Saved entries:
■ ■ ■
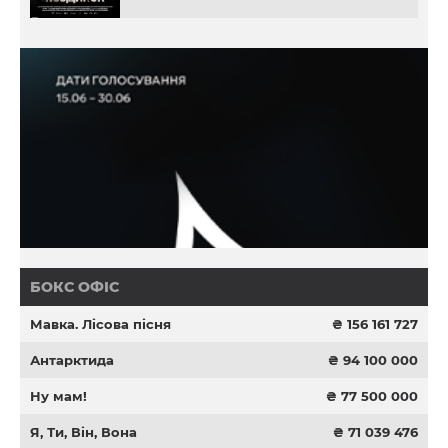
БОКС ОФІС
Мавка. Лісова пісня
₴ 156 161 727
Антарктида
₴ 94 100 000
Ну мам!
₴ 77 500 000
Я, Ти, Він, Вона
₴ 71 039 476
■ ■ ■
WHAT TO PRODUCE: Nothing but the lines from the one with "156 161 727" through the end of the data above should be reproduced, each exactly, both ends included.

TASK ANSWER:
₴ 156 161 727
Антарктида
₴ 94 100 000
Ну мам!
₴ 77 500 000
Я, Ти, Він, Вона
₴ 71 039 476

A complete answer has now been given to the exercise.